#### [WORK INSTRUCTIONS]
Where an entry contains an image, leave the image out; restate everything else exactly.

** Opening TASK INPUTS block **

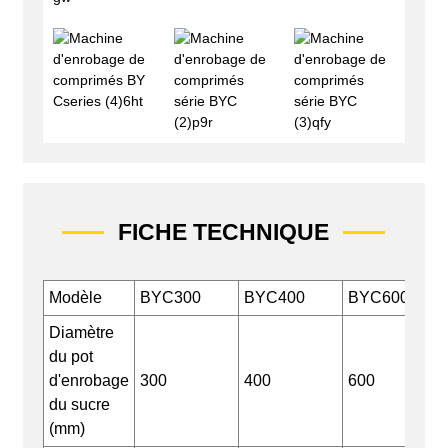
FICHE TECHNIQUE
Modèle
BYC300
BYC400
BYC600
Diamètre
du pot
d'enrobage
300
400
600
du sucre
(mm)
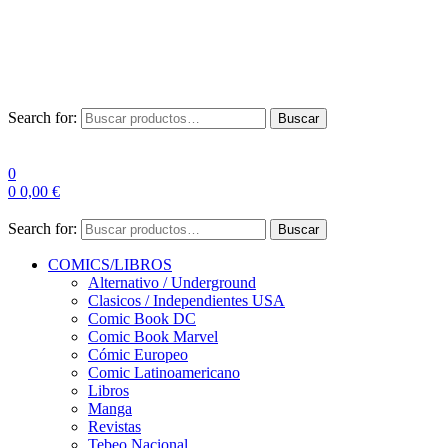
Envío Gratis a partir de 100€ para Península
Las entregas pueden sufrir demoras por alta demanda en las
empresas de mensajería.
Search for:
Buscar
0
0
0,00
€
Search for:
Buscar
COMICS/LIBROS
Alternativo / Underground
Clasicos / Independientes USA
Comic Book DC
Comic Book Marvel
Cómic Europeo
Comic Latinoamericano
Libros
Manga
Revistas
Tebeo Nacional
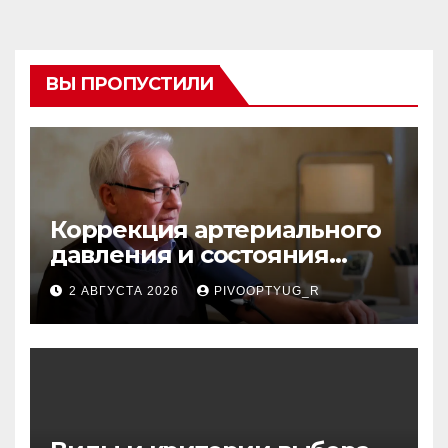
ВЫ ПРОПУСТИЛИ
Коррекция артериального
давления и состояния
сосудов в профилактике
2 АВГУСТА 2026
PIVOOPTYUG_R
инсульта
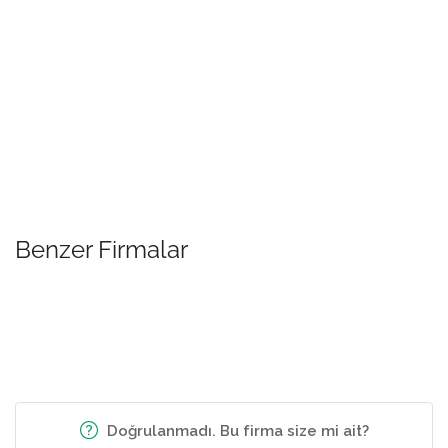
Benzer Firmalar
Doğrulanmadı. Bu firma size mi ait?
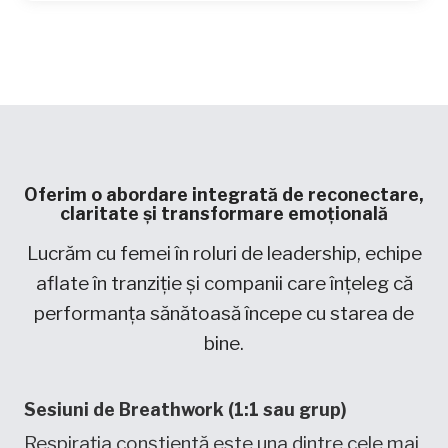
Oferim o abordare integrată de reconectare,
claritate și transformare emoțională
Lucrăm cu femei în roluri de leadership, echipe
aflate în tranziție și companii care înțeleg că
performanța sănătoasă începe cu starea de
bine.
Sesiuni de Breathwork (1:1 sau grup)
Respirația conștientă este una dintre cele mai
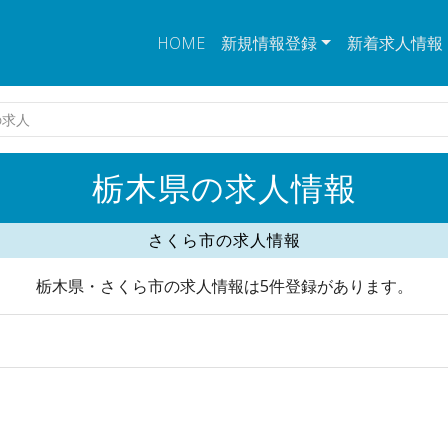
HOME
新規情報登録
新着求人情報
の求人
栃木県の求人情報
さくら市の求人情報
栃木県・さくら市の求人情報は5件登録があります。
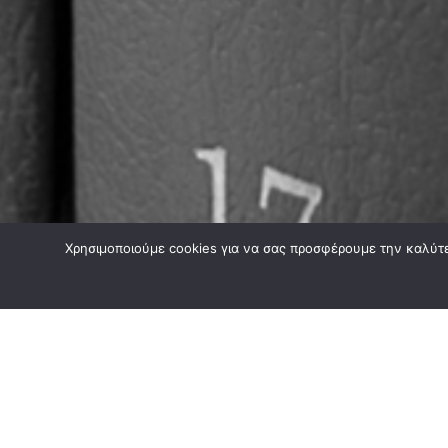
Χρησιμοποιούμε cookies για να σας προσφέρουμε την καλύτερ
Τραπεζικό Δίκαιο- Προστασία του Καταναλωτή
Διαβάστε για τραπεζικό δίκαιο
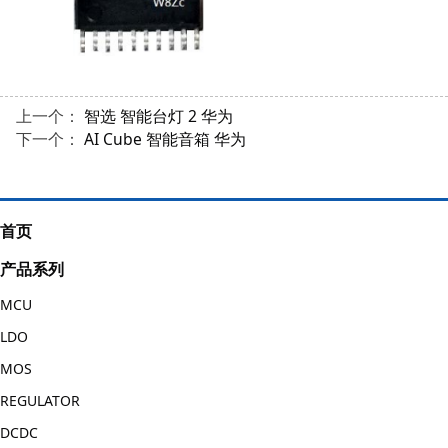
上一个：
智选 智能台灯 2 华为
下一个：
AI Cube 智能音箱 华为
首页
产品系列
MCU
LDO
MOS
REGULATOR
DCDC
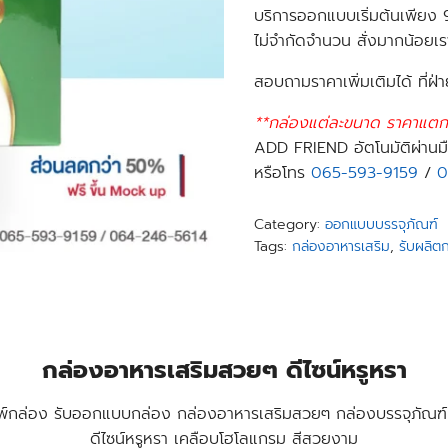
บริการออกแบบเริ่มต้นเพียง
ไม่จำกัดจำนวน สั่งมากน้อยเร
สอบถามราคาเพิ่มเติมได้ ที่ฝ่
**กล่องแต่ละขนาด ราคาแตกต
ADD FRIEND อัตโนมัติผ่านมื
หรือโทร
065-593-9159
/
0
Category:
ออกแบบบรรจุภัณฑ์
Tags:
กล่องอาหารเสริม
,
รับผลิต
กล่องอาหารเสริมสวยๆ ดีไซน์หรูหรา
พ์กล่อง รับออกแบบกล่อง กล่องอาหารเสริมสวยๆ กล่องบรรจุภัณฑ์
ดีไซน์หรูหรา เคลือบโฮโลแกรม สีสวยงาม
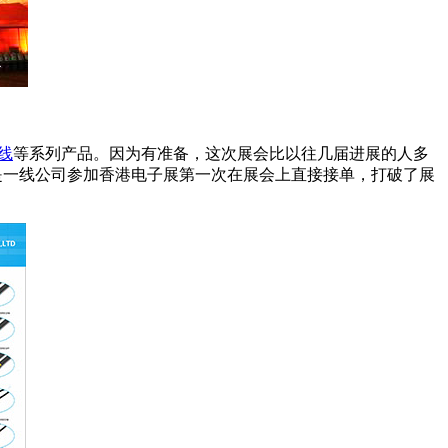
线
等系列产品。因为有准备，这次展会比以往几届进展的人多
是一线公司参加香港电子展第一次在展会上直接接单，打破了展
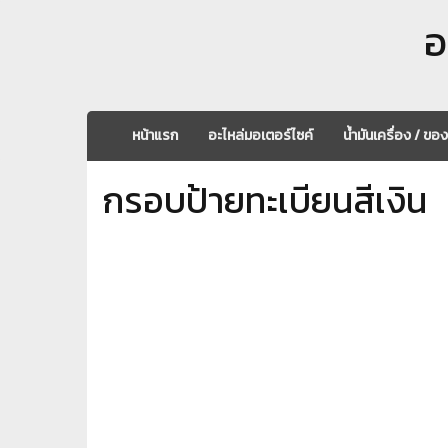
อ
หน้าแรก
อะไหล่มอเตอร์ไซค์
น้ำมันเครื่อง / ขอ
กรอบป้ายทะเบียนสีเงิน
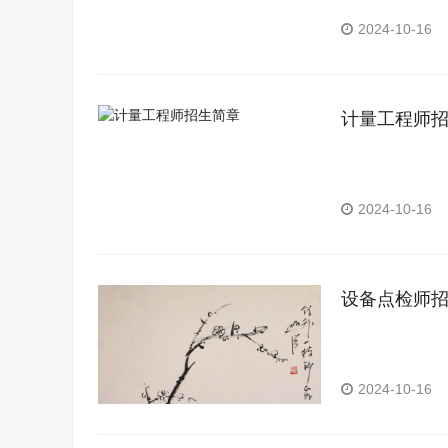
2024-10-16
计量工程师
2024-10-16
设备点检师
2024-10-16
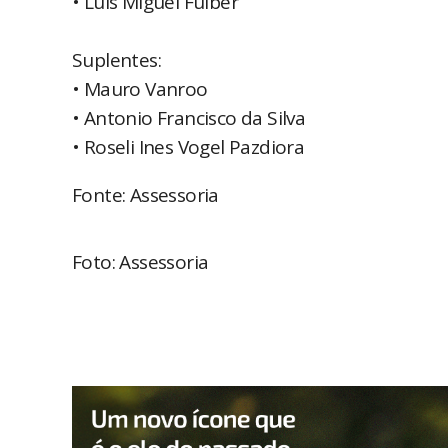
• Luis Miguel Fülber
Suplentes:
• Mauro Vanroo
• Antonio Francisco da Silva
• Roseli Ines Vogel Pazdiora
Fonte: Assessoria
Foto: Assessoria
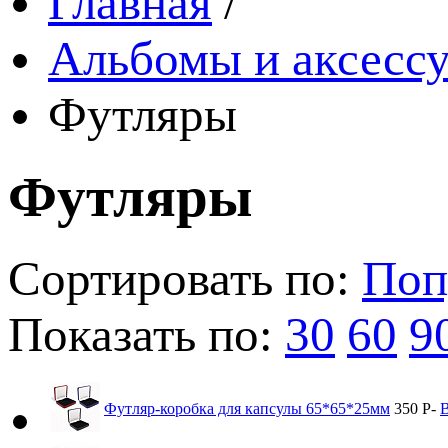
Главная
/
Альбомы и аксессу
Футляры
Футляры
Сортировать по:
Поп
Показать по:
30
60
9
Футляр-коробка для капсулы 65*65*25мм
350
Р
-
В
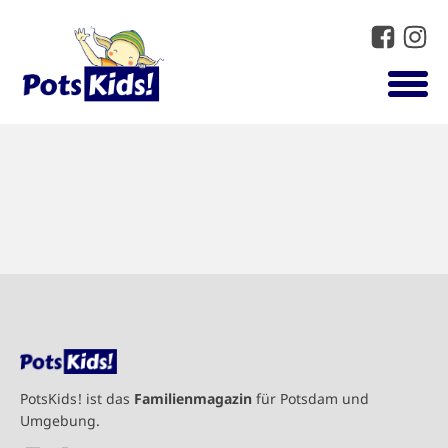
PotsKids! ist das
Familienmagazin
für Potsdam und
Umgebung.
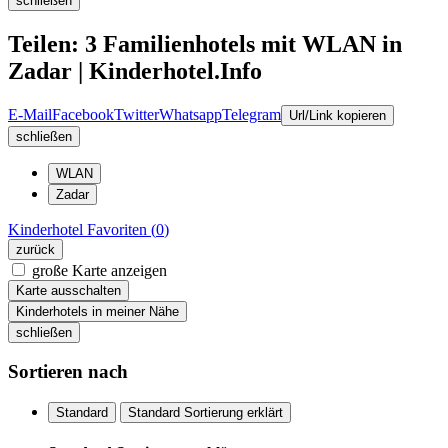
schließen
Teilen: 3 Familienhotels mit WLAN in
Zadar | Kinderhotel.Info
E-Mail
Facebook
Twitter
Whatsapp
Telegram
Url/Link kopieren
schließen
WLAN
Zadar
Kinderhotel
Favoriten (
0
)
zurück
große Karte anzeigen
Karte ausschalten
Kinderhotels in meiner Nähe
schließen
Sortieren nach
Standard
Standard Sortierung erklärt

** Closing TASK INPUTS block **

#### [WRITTEN RESPONSE]
FICHE TECHNIQUE
Modèle
BYC300
BYC400
BYC600
Diamètre
du pot
d'enrobage
300
400
600
du sucre
(mm)
Envío Gratis a partir de 100€ para Península
Las entregas pueden sufrir demoras por alta demanda en las
empresas de mensajería.
Search for:
Buscar
0
0
0,00
€
Search for:
Buscar
COMICS/LIBROS
Alternativo / Underground
Clasicos / Independientes USA
Comic Book DC
Comic Book Marvel
Cómic Europeo
Comic Latinoamericano
Libros
Manga
Revistas
Tebeo Nacional
ВЫ ПРОПУСТИЛИ
Коррекция артериального
давления и состояния
сосудов в профилактике
2 АВГУСТА 2026
PIVOOPTYUG_R
инсульта
Benzer Firmalar
Doğrulanmadı. Bu firma size mi ait?
Oferim o abordare integrată de reconectare,
claritate și transformare emoțională
Lucrăm cu femei în roluri de leadership, echipe
aflate în tranziție și companii care înțeleg că
performanța sănătoasă începe cu starea de
bine.
Sesiuni de Breathwork (1:1 sau grup)
Respirația conștientă este una dintre cele mai
HOME
新規情報登録
新着求人情報
の求人
栃木県の求人情報
さくら市の求人情報
栃木県・さくら市の求人情報は5件登録があります。
Χρησιμοποιούμε cookies για να σας προσφέρουμε την καλύτερ
Τραπεζικό Δίκαιο- Προστασία του Καταναλωτή
Διαβάστε για τραπεζικό δίκαιο
上一个：
智选 智能台灯 2 华为
下一个：
AI Cube 智能音箱 华为
首页
产品系列
MCU
LDO
MOS
REGULATOR
DCDC
บริการออกแบบเริ่มต้นเพียง
ไม่จำกัดจำนวน สั่งมากน้อยเร
สอบถามราคาเพิ่มเติมได้ ที่ฝ่
**กล่องแต่ละขนาด ราคาแตกต
ADD FRIEND อัตโนมัติผ่านมื
หรือโทร
065-593-9159
/
0
Category:
ออกแบบบรรจุภัณฑ์
Tags:
กล่องอาหารเสริม
,
รับผลิต
กล่องอาหารเสริมสวยๆ ดีไซน์หรูหรา
พ์กล่อง รับออกแบบกล่อง กล่องอาหารเสริมสวยๆ กล่องบรรจุภัณฑ์
ดีไซน์หรูหรา เคลือบโฮโลแกรม สีสวยงาม
线
等系列产品。因为有准备，这次展会比以往几届进展的人多
是一线公司参加香港电子展第一次在展会上直接接单，打破了展
อ
หน้าแรก
อะไหล่มอเตอร์ไซค์
น้ำมันเครื่อง / ขอ
กรอบป้ายทะเบียนสีเงิน
2024-10-16
计量工程师
2024-10-16
设备点检师
2024-10-16
• Luis Miguel Fülber
Suplentes:
• Mauro Vanroo
• Antonio Francisco da Silva
• Roseli Ines Vogel Pazdiora
Fonte: Assessoria
Foto: Assessoria
Главная
/
Альбомы и аксессу
Футляры
Футляры
Сортировать по:
Поп
Показать по:
30
60
9
Футляр-коробка для капсулы 65*65*25мм
350
Р
-
В
PotsKids! ist das
Familienmagazin
für Potsdam und
Umgebung.
schließen
Teilen: 3 Familienhotels mit WLAN in
Zadar | Kinderhotel.Info
E-Mail
Facebook
Twitter
Whatsapp
Telegram
Url/Link kopieren
schließen
WLAN
Zadar
Kinderhotel
Favoriten (
0
)
zurück
große Karte anzeigen
Karte ausschalten
Kinderhotels in meiner Nähe
schließen
Sortieren nach
Standard
Standard Sortierung erklärt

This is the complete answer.